About Me
Background
1. The Beginning
I'm An Phan, and I come from a poor village in Vietnam where people struggle with money and existential constraints. My childhood was traumatic—my father was an alcoholic who abused my mother and me. That home shaped me in ways I didn't understand until much later.
I was an average student in high school—nothing special, just a kid trying to find a way out.
When it came time for university, I wanted to study architecture. I failed the entrance exam. Instead of accepting defeat, I tried again. After my second attempt, I finally got into Van Lang University to study architecture.
At first, I excelled. I became a top student, and my projects became models for the next generation. For a moment, I thought I had found my path.
2. The Journey
But the architecture industry felt hollow. It was boring. Too many people had huge egos. I saw no promising future there, so I made a decision that would change everything: I dropped out of university to self-study.

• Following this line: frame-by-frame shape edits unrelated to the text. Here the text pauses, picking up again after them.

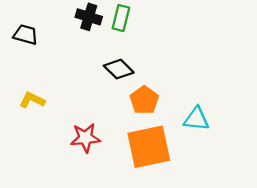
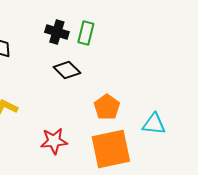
black diamond: (119, 69) -> (67, 70), moved

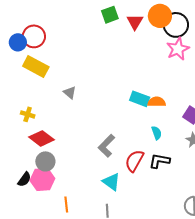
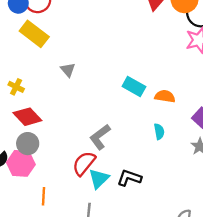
cyan rectangle: (140, 99) -> (134, 87), moved
red semicircle: (134, 161) -> (84, 163), moved
black L-shape: (159, 161) -> (129, 178), moved
cyan triangle: (111, 182) -> (99, 179), turned 30

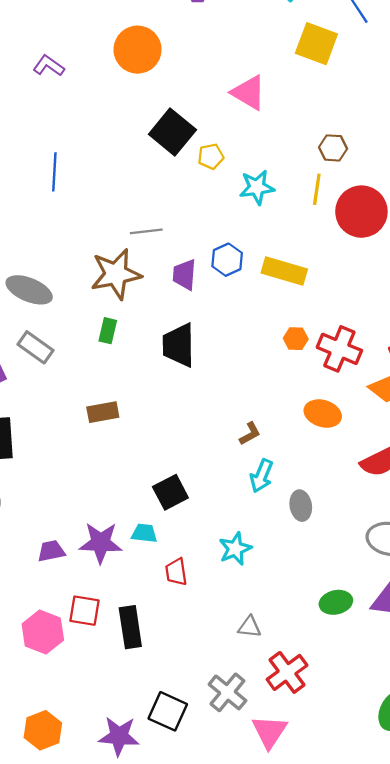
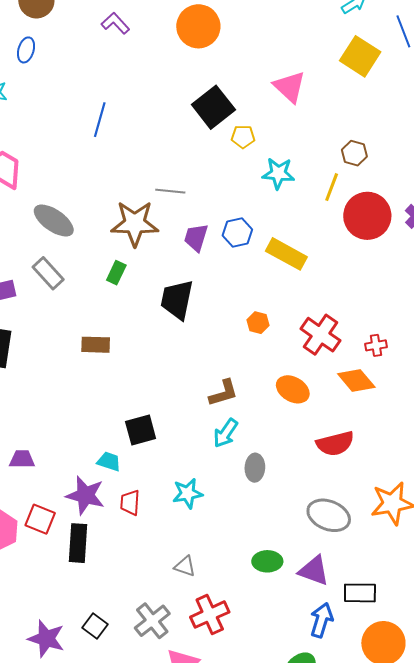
orange hexagon: (296, 339) -> (258, 323), moved
brown L-shape: (250, 434) -> (224, 393), size x1.4
purple star: (101, 543) -> (85, 495), moved
black square: (168, 711) -> (95, 626), size x0.7

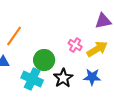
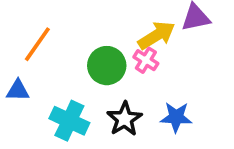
yellow arrow: (97, 49) -> (157, 35), moved
green circle: (44, 60) -> (107, 66), moved

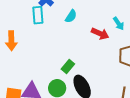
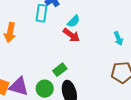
red arrow: (100, 34) -> (71, 35), moved

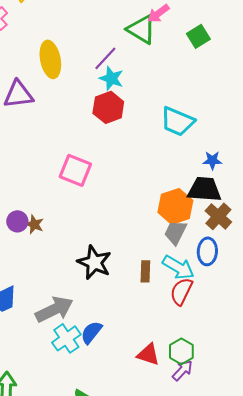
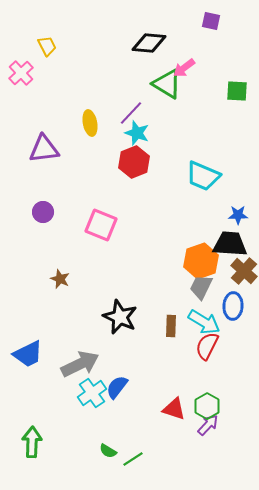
green square: (198, 36) -> (237, 91), moved, turned 35
yellow ellipse: (50, 59) -> (90, 123), moved, size x0.7
purple circle: (17, 221) -> (43, 212), moved

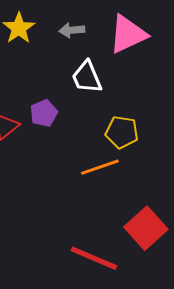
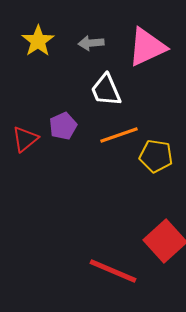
yellow pentagon: (122, 132) -> (156, 156), moved
orange line: (100, 167) -> (119, 135), moved

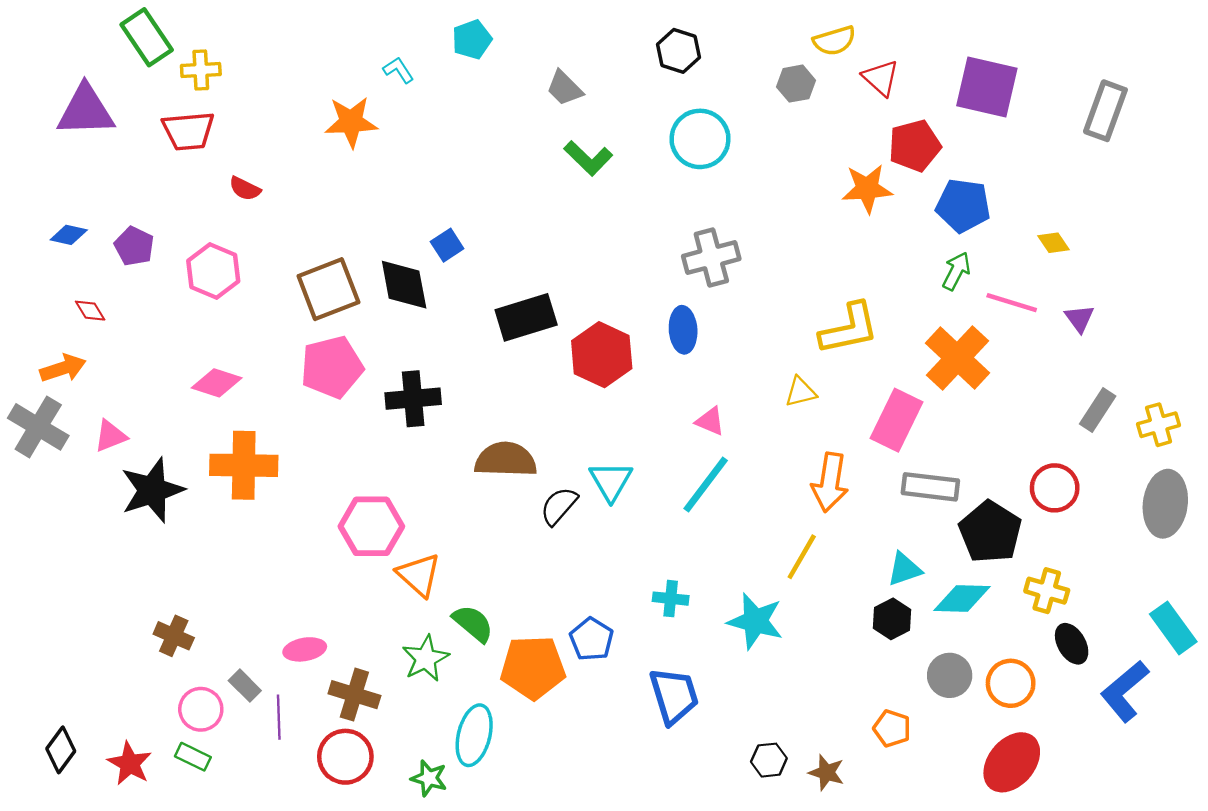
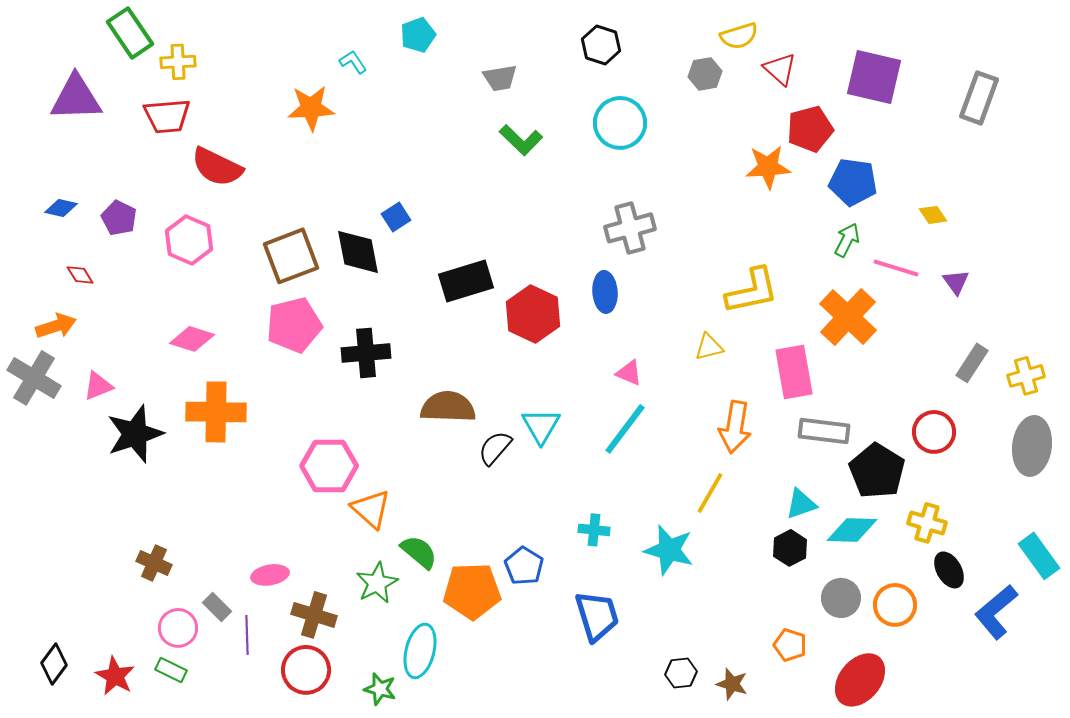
gray trapezoid: (564, 88) -> (500, 78), turned -54
red semicircle: (245, 189) -> (217, 167), size x1.8
pink rectangle: (897, 420) -> (794, 372), turned -36
red ellipse: (1012, 762) -> (860, 680), moved

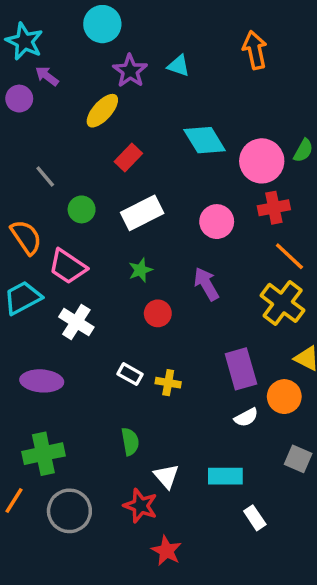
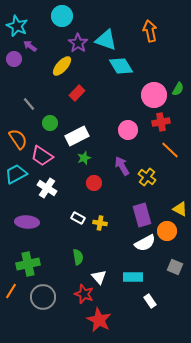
cyan triangle: (179, 66) -> (106, 40), size x1.6
cyan diamond: (205, 140) -> (121, 66), moved
white rectangle: (142, 213) -> (77, 136), moved
yellow cross: (283, 303) -> (147, 177), moved, size x0.7
white semicircle: (246, 417) -> (145, 243), size x1.5
red star: (166, 551) -> (99, 320), size x1.4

That decision could have destroyed me, but I was fortunate. A teacher directed me to books and the Saigon City Library. That moment—walking into that library for the first time—changed my life. I devoured knowledge on my own terms.

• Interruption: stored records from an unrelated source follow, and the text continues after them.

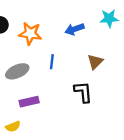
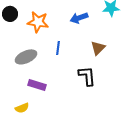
purple rectangle: (29, 102) -> (37, 85), turned 30

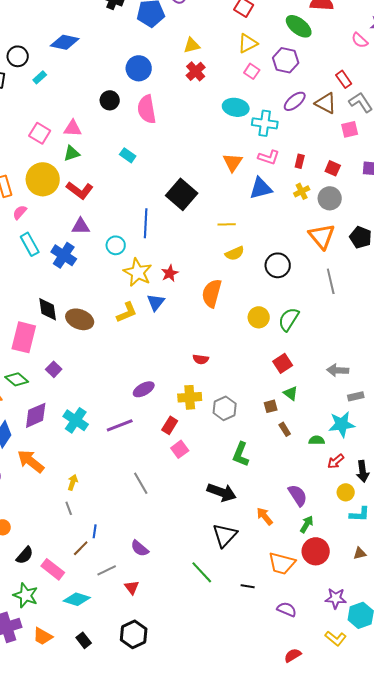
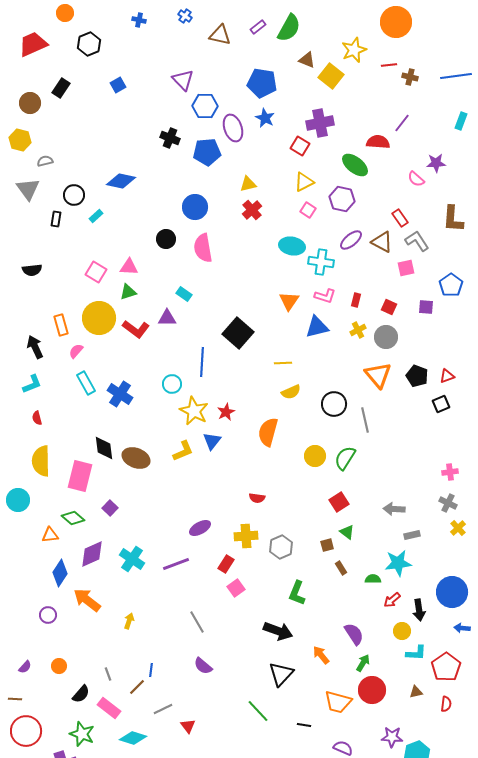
purple triangle: (81, 226) -> (167, 318), moved
gray line: (331, 281) -> (365, 420), moved
gray line: (69, 508) -> (108, 674), moved
purple semicircle: (140, 548) -> (203, 666), moved

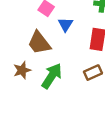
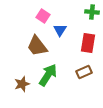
brown star: (22, 70) -> (22, 84), moved

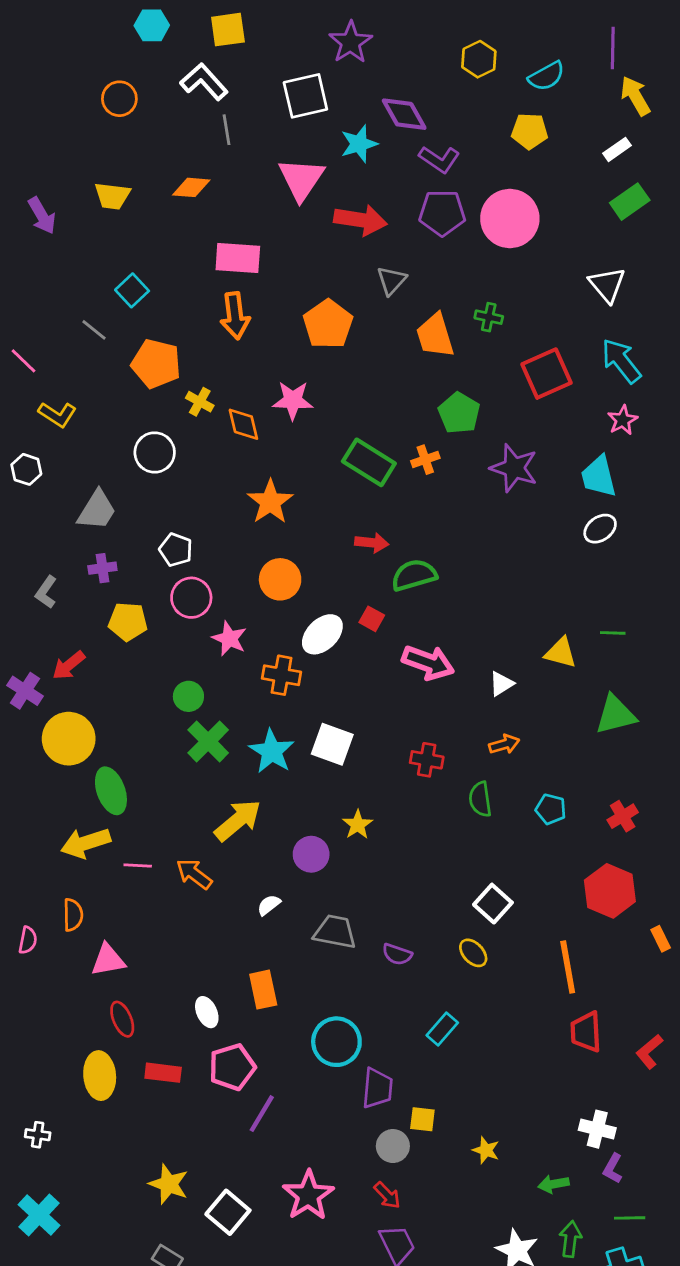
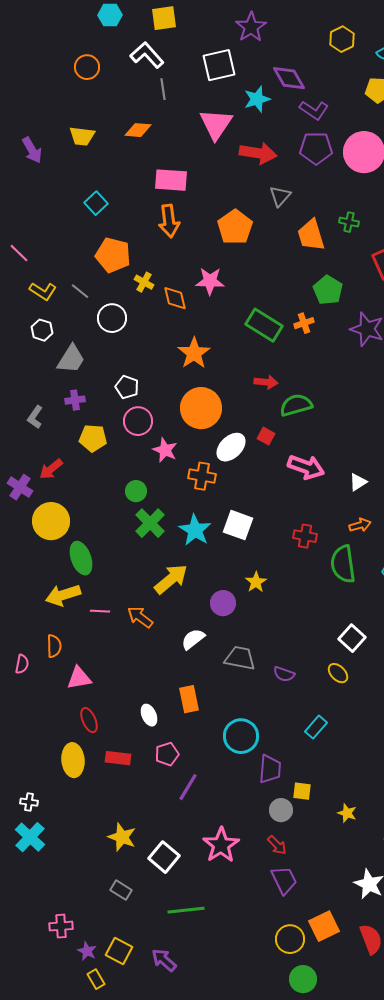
gray line: (94, 330) -> (80, 291), moved
white hexagon: (26, 469) -> (42, 330), moved
orange circle: (280, 579) -> (201, 408), size x1.4
green semicircle: (480, 799) -> (343, 564), size x1.5
white semicircle: (269, 905) -> (193, 639), size x1.4
pink pentagon: (232, 1067) -> (167, 754), size x0.7
cyan cross: (39, 1215) -> (30, 837), moved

To test my limits and see the real world, I traveled across Vietnam by bicycle. No permanent shelter, just the road and my thoughts. It forced me to confront my mentality and experience life stripped bare.
Then came Bamboo—my first real entrepreneurial attempt. I envisioned it as Da Nang's recycling hub, a way to make a difference. But we grossly underestimated the funding and scaling requirements. Bamboo failed. Hard.
I needed to recover financially, so my best friends and I opened Pepper, a fast-food restaurant in Da Nang City. Running Pepper taught me invaluable business lessons: operations, customer service, managing people, cash flow. But more importantly, it was there—watching the point-of-sales system work its magic—that I fell in love with software. I realized software could be the tool to solve real problems at scale.
I closed Pepper to self-study software engineering. This wasn't like studying architecture. This felt like discovering fire.
3. The Transformation
Three core beliefs now drive everything I do:
- Mortality: I will die someday. We all will. Your purpose can't wait for "someday." Someday is how dreams die of old age.
- Contribution: Build wealth as a tool, not the goal. Legacy is what you gave, not what you kept. I want to build something that benefits humanity.
- Positive Energy: Create lasting memories for my family, friends, and community.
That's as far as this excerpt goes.